Presentation on 10 Mar 2015
TRANSCRIPT
So this is it. Hi. Welcome to the cure for insomnia. So if you take a look at these green sheets, we’ve got a handout tonight. So there’s actually big news in my industry these days. One of the biggest things that’s going on is Google told us in advance of a big change they’re gonna make on the 21st of April.
Usually they just do these things and you wake up in the morning and go, “Oh my God, what happened to all my search engine rankings?” But this time they’re letting us know in advance. And the big deal this time is how mobile friendly is your website. So it’s great that it looks good on a PC. Does it also look good on a tablet? Does it also look good on a smartphone? There are more smart phones than human beings in the United States.
Tablet sales have out swept desktop sales. So these are huge, these portable devices are a bigger deal. If you’re not sure whether you’re mobile friendly or not, take a look at the bottom of this. Google actually has a tool online. You type in your web address, and it tells you if you’re mobile friendly. If you’re not, what the deal is, okay?

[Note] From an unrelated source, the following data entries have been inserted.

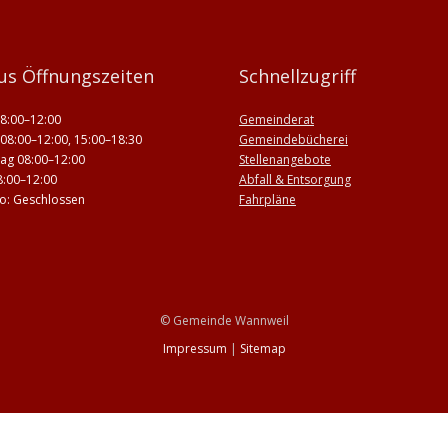
us Öffnungszeiten
Schnellzugriff
8:00–12:00
Gemeinderat
08:00–12:00, 15:00–18:30
Gemeindebücherei
ag 08:00–12:00
Stellenangebote
8:00–12:00
Abfall & Entsorgung
 So: Geschlossen
Fahrpläne
© Gemeinde Wannweil
Impressum
|
Sitemap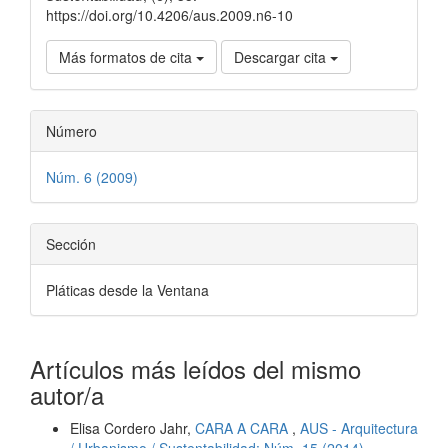
https://doi.org/10.4206/aus.2009.n6-10
Más formatos de cita
Descargar cita
Número
Núm. 6 (2009)
Sección
Pláticas desde la Ventana
Artículos más leídos del mismo
autor/a
Elisa Cordero Jahr,
CARA A CARA
,
AUS - Arquitectura
/ Urbanismo / Sustentabilidad: Núm. 15 (2014)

All right. I don’t know if anybody knows what Google’s actual mission statement is, but what it is, and you can read it off here, but what it is, is “Here to organize the world’s information, and make it universally accessible and useful.” While I was researching this, I went, you know, “I had the idea that Google’s purpose was more of an observer than it was like an active participant.” But no, they’re organizing and they’re making things accessible. So Google is not merely reporting on the Internet, they’re shaping the Internet, okay?

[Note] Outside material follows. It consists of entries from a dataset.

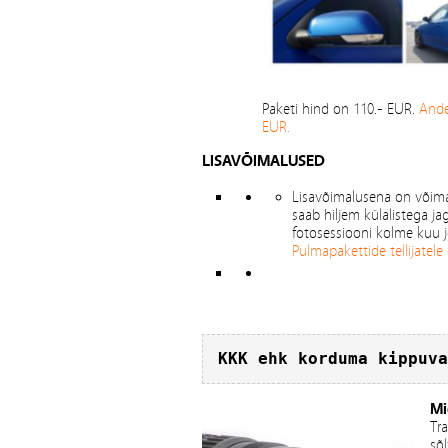
Paketi hind on 110.- EUR.
Ande
EUR.
LISAVÕIMALUSED
Lisavõimalusena on võimal
saab hiljem külalistega ja
fotosessiooni kolme kuu 
Pulmapakettide tellijatele
KKK ehk korduma kippuva
Mi
Tra
sõ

And their main revenue stream is Google AdWords paid advertising. You get the idea after a while, because everybody uses it all the time, it doesn’t cost any money. You get the idea that Google is like air, you have it because you’re here on earth. But no, they’re actually a public corporation, and their purpose is to make business. They want you using Google products continually. They give you the free ones so you’ll stick around for the stuff that costs money.

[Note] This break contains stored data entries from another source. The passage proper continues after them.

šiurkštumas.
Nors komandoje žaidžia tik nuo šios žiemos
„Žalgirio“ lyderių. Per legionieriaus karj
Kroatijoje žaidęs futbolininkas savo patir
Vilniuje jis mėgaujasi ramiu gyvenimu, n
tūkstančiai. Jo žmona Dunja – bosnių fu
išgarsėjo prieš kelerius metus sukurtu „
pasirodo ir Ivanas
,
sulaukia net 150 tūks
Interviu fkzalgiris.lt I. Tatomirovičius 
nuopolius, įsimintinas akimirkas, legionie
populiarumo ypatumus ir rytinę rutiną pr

So here’s a couple of things that make your website attractive to Google. You need to be relevant for whatever it is you say you do. If your website is about cheeseburgers, you need to have cheeseburgers on your website, for any web developers out there. The rule of thumb is that the main thing you do has to be one click away, no more than from your home page. If you’re at your home page, you should be able by one click to go to whatever the main thing is that you do, okay? It shouldn’t be buried on the services page, the sixth one down. It needs to be prominent. All right. So that’s relevance.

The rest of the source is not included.